Abstract
The internet serves as a vast repository of information covering a diverse array of topics, ranging
from blogs and articles to websites. However, it is important to note that not all of this information
is valuable or relevant. Navigating through the plethora of content in order to gain a comprehensive
understanding of a particular topic can be a daunting and time-consuming task. Furthermore, it is all
too common to invest time in reading content that ultimately proves to be unimportant or irrelevant.
Given the inherent limitations of the human cognitive capacity to process large quantities of information,
concise and relevant summaries are highly sought after in order to efficiently and effectively comprehend
complex subjects.
Summarization is a computational task that condenses textual information into a concise version
by including only the most essential and relevant information. There are two main approaches to
summarization: extractive and abstractive. Extractive summarization involves selecting sentences based
on their importance, while abstractive summarization involves introducing new words or phrases in the
summary.
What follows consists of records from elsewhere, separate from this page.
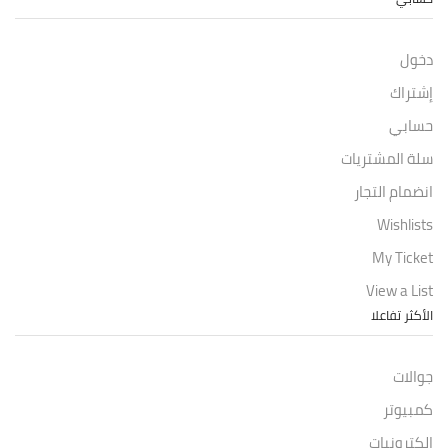
دخول
إشتراك
حسابي
سلة المشتريات
انضمام التجار
Wishlists
My Ticket
View a List
الأكثر تفاعلا
جوالات
كمبيوتر
إلكترونيات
Document summarization has been studied for over three decades by the NLP community.
However, progress in Indian language summarization has been limited due to the lack of high-quality
datasets and benchmark models, which has motivated us to work towards developing resources and
benchmarks for Indian languages. In this thesis, we have developed text summarization resources for
Indian languages in three different settings: mono-lingual, cross-lingual, and multi-lingual.
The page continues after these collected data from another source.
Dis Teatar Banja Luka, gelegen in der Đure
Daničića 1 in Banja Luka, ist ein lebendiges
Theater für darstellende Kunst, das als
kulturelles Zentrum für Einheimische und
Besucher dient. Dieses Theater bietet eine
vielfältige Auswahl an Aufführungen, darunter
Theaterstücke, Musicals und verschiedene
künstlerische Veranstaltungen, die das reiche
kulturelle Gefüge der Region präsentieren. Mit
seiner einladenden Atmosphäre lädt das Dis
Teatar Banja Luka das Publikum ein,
The initial focus of this thesis is on mono-lingual summarization, specifically creating a high-quality
dataset for the popular south Indian language, Telugu. We propose a pipeline that crowd-sourced
summarization data and then aggressively filtered the content via: automatic and partial expert evaluation.
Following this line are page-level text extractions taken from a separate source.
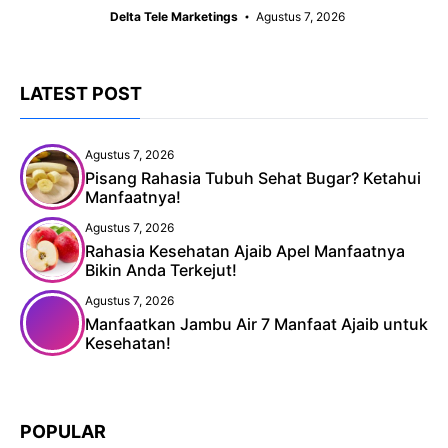
Delta Tele Marketings
Agustus 7, 2026
LATEST POST
Agustus 7, 2026
Pisang Rahasia Tubuh Sehat Bugar? Ketahui
Manfaatnya!
Agustus 7, 2026
Rahasia Kesehatan Ajaib Apel Manfaatnya
Bikin Anda Terkejut!
Agustus 7, 2026
Manfaatkan Jambu Air 7 Manfaat Ajaib untuk
Kesehatan!
POPULAR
Using the pipeline, we create a high-quality Telugu abstractive summarization dataset (TeSum). The
dataset consists of 20,329 document-summary pairs, which were created by 347 annotators and evaluated
by 3 raters. We carefully designed annotation guidelines that consider the parameters of Relevance,
Readability, and Creativity. Additionally, we compared our dataset with existing Telugu summarization
datasets.
By training a summarization system on multiple languages, the system can learn to represent concepts
in a shared space, regardless of the language in which they are expressed. This shared representation
learning can be useful for transfer learning, as it enables the model to apply knowledge gained from
one language to another language. To achieve this, we perform the multi-lingual and cross-lingual
summarization for Indian languages. For multi-lingual summarization, we utilized the Indian Language Summarization (ILSUM) dataset
to create baselines, which includes Hindi, Gujarati, and Indian English. We test the proposed filters on
ILSUM data to perform the quality assessment. We conducted experiments with different pre-trained
sequence-to-sequence models to identify the best-performing model for each language. Our work also
involved an in-depth analysis of the impact of k-fold cross-validation when dealing with limited data.
Additionally, we performed experiments using a combination of the original and filtered versions of the
data to assess the effectiveness of the pre-trained models.
We present the PMIndiaSum, a new cross-lingual and highly parallel summarization dataset for
languages in India. The dataset covers 4 language families, 14 languages, and 196 language pairs. We
detail the approaches taken to derive this dataset, including data acquisition, cleaning, quality assurance,
and inspection. In addition, we publish benchmarks for various methodologies, such as fine-tuning
pre-trained language models and summarization-and-translation. Experimental results suggest that the
provision of multilingual data enhances cross-lingual summarization between Indian languages.
Furthermore, this thesis also delves into multi-perspective scientific document summarization. Our
objective is to develop a model that can generate a generic summary encompassing various aspects
covered by multiple reference summaries of a scientific document. We describe the different pre-trained
models used in this task, as well as the challenges encountered during the process.